Seventeen-year-old A.V. and her daughter lived with her mother and younger sister in an apartment in December 2021.

On Dec. 16, A.V., wanting to sleep, got into an argument with her sister, who was doing e-learning. But her mother stepped in and told A.V. to leave her sister alone because it was 8 a.m.

A.V. then became “very angry like she was out of control” and “cussed” at her mother. The mother then locked herself, her younger daughter and her granddaughter in a bedroom.

In response, A.V. banged on the door and told her mother to open the door so that she could see her daughter. The mother refused and called police.

A.V. then “broke the Christmas tree,” made a hole in the wall next to the front door, and grabbed eggs from the fridge and threw them at her mother’s car.

A.V. also told her mother, “Sometimes I feel like I want to kill you.”

Police responded, and the state filed a petition alleging A.V. was a delinquent child for committing acts that would constitute Level 6 felony intimidation and Class B misdemeanor criminal mischief if committed by an adult. Regarding the intimidation allegation, the state alleged A.V. had “communicate[d] a threat [to] kill” with the intent to place her mother in fear of retaliation for the prior lawful act of “enforcing a CHINS order[.]”

At the conclusion of a factfinding hearing in February, a juvenile court determined A.V. had committed the acts of intimidation and criminal mischief as alleged and entered true findings for the offenses. Following a dispositional hearing, the juvenile court placed A.V. on probation.

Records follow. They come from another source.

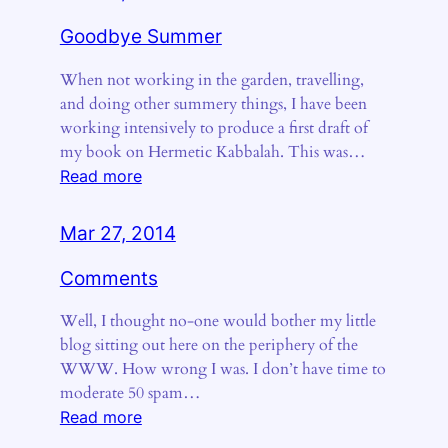
Goodbye Summer
When not working in the garden, travelling,
and doing other summery things, I have been
working intensively to produce a first draft of
my book on Hermetic Kabbalah. This was…
:
Read more
Goodbye
Summer
Mar 27, 2014
Comments
Well, I thought no-one would bother my little
blog sitting out here on the periphery of the
WWW. How wrong I was. I don’t have time to
moderate 50 spam…
:
Read more
Comments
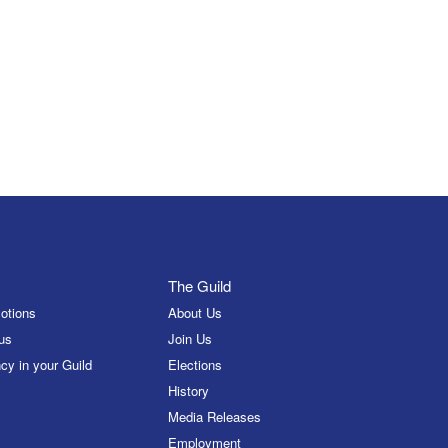
The Guild
otions
About Us
us
Join Us
cy in your Guild
Elections
History
Media Releases
Employment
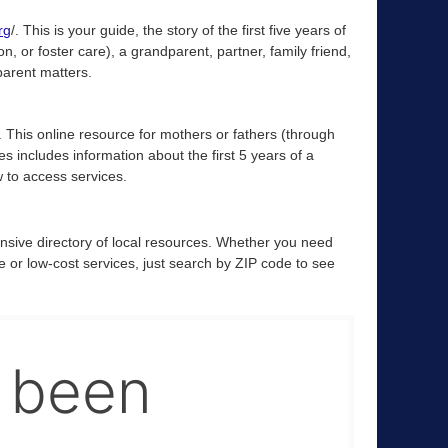
rg
/. This is your guide, the story of the first five years of
, or foster care), a grandparent, partner, family friend,
 parent matters.
. This online resource for mothers or fathers (through
es includes information about the first 5 years of a
w to access services.
nsive directory of local resources. Whether you need
ree or low-cost services, just search by ZIP code to see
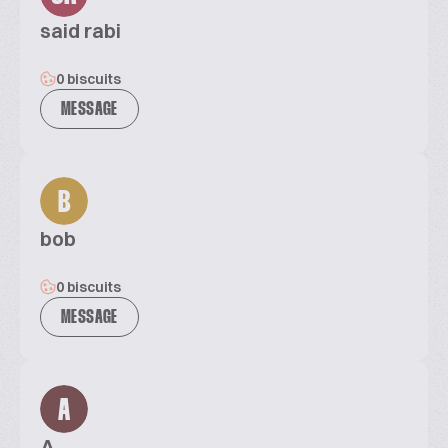
said rabi
0 biscuits
MESSAGE
B
bob
0 biscuits
MESSAGE
A
A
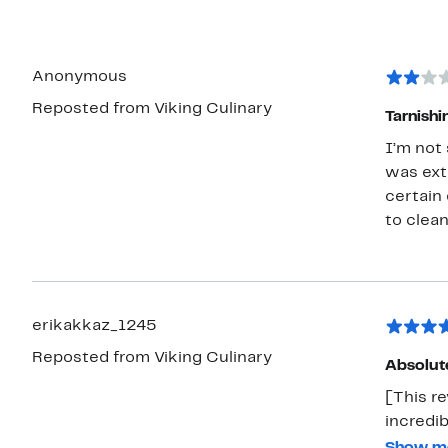
Anonymous
Reposted from Viking Culinary
Tarnishi
I’m not
was extr
certain
to clea
erikakkaz_1245
Reposted from Viking Culinary
Absolute
[This re
incredi
disposa
Show m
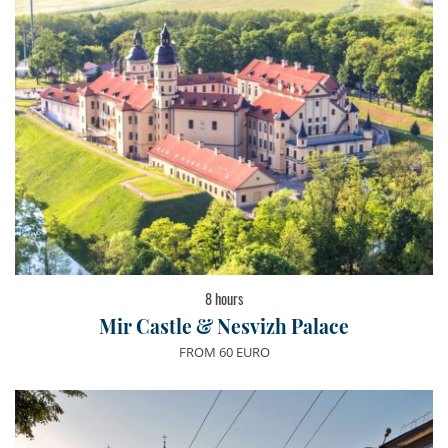
8 hours
Mir Castle & Nesvizh Palace
FROM 60 EURO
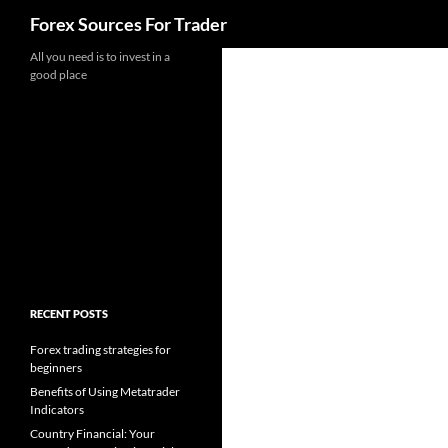
Search
Forex Sources For Trader
Skip
All you need is to invest in a
good place
to
content
RECENT POSTS
Forex trading strategies for
beginners
Benefits of Using Metatrader
Indicators
Country Financial: Your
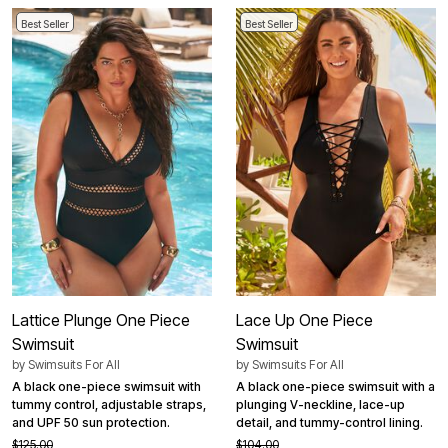
Best Seller
Best Seller
Lattice Plunge One Piece
Lace Up One Piece
Swimsuit
Swimsuit
by
Swimsuits For All
by
Swimsuits For All
A black one-piece swimsuit with
A black one-piece swimsuit with a
tummy control, adjustable straps,
plunging V-neckline, lace-up
and UPF 50 sun protection.
detail, and tummy-control lining.
$125.00
$104.00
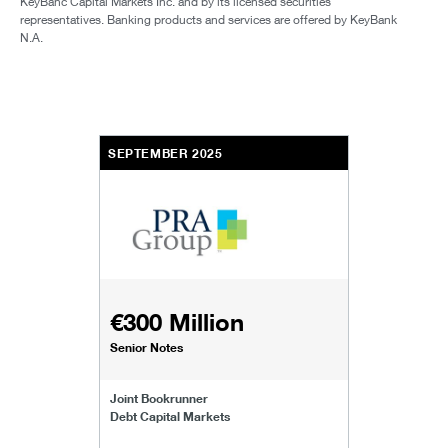
KeyBanc Capital Markets Inc. and by its licensed securities
representatives. Banking products and services are offered by KeyBank
N.A.
SEPTEMBER 2025
€300 Million
Senior Notes
Joint Bookrunner
Debt Capital Markets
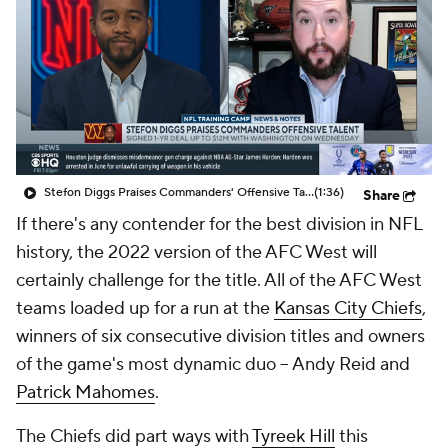
Stefon Diggs Praises Commanders' Offensive Talent
(1:36)
Share
If there's any contender for the best division in NFL
history, the 2022 version of the AFC West will
certainly challenge for the title. All of the AFC West
teams loaded up for a run at the
Kansas City Chiefs
,
winners of six consecutive division titles and owners
of the game's most dynamic duo -- Andy Reid and
Patrick Mahomes
.
The Chiefs did part ways with
Tyreek Hill
this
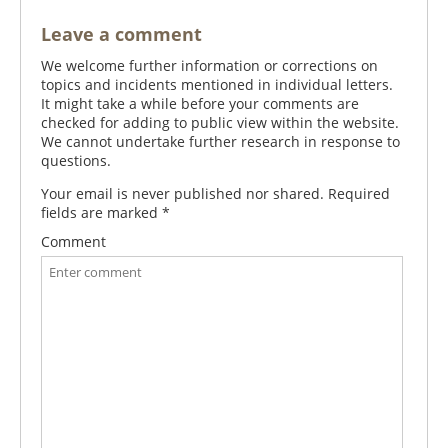
Leave a comment
We welcome further information or corrections on
topics and incidents mentioned in individual letters.
It might take a while before your comments are
checked for adding to public view within the website.
We cannot undertake further research in response to
questions.
Your email is never published nor shared. Required
fields are marked
*
Comment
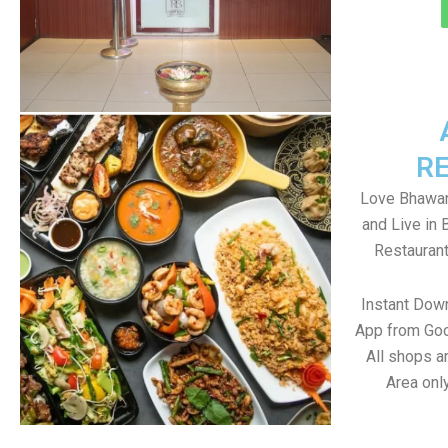
R
Love Bhawan
and Live in
Restaurant
Instant Dow
App from Goo
All shops a
Area onl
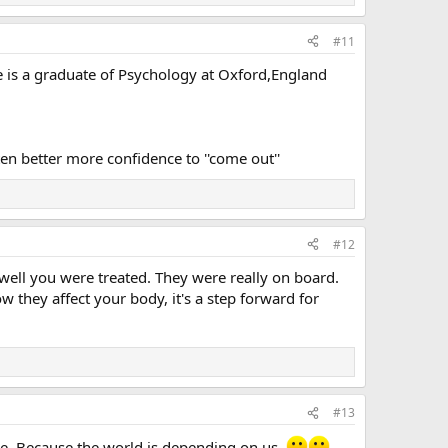
#11
he is a graduate of Psychology at Oxford,England
en better more confidence to ''come out''
#12
well you were treated. They were really on board.
 they affect your body, it's a step forward for
#13
ore. Because the world is depending on us.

On appeal, A.V. argued there wasn’t sufficient evidence to support her adjudications.

Pointing to the evidence of the destruction A.V. caused to the apartment, the Court of Appeals affirmed the criminal mischief adjudication.

She did, however, convince judges to reverse the intimidation adjudication.

Looking at Casey v. State, 676 N.E.2d 1069 (Ind. Ct. App. 1997), the COA found that even if it were to assume A.V.’s statement constituted a threat, there was insufficient evidence that any threat was made with the intent that her mother be placed in fear of retaliation for a prior lawful act.

“Here, the State specifically alleged that the prior lawful act was Mother’s act of ‘enforcing a CHINS order[.]’ However, during the factfinding hearing, the State presented no testimony or other evidence regarding a CHINS order or the enforcement thereof,” Judge Rudolph Pyle III wrote.

“… Because there was insufficient evidence that A.V. acted with the intent that Mother be placed in fear of retaliation for the prior lawful act of enforcing a prior CHINS order, we reverse A.V.’s intimidation adjudication,” Pyle wrote in A.V. v. State of Indiana, 22A-JV-753.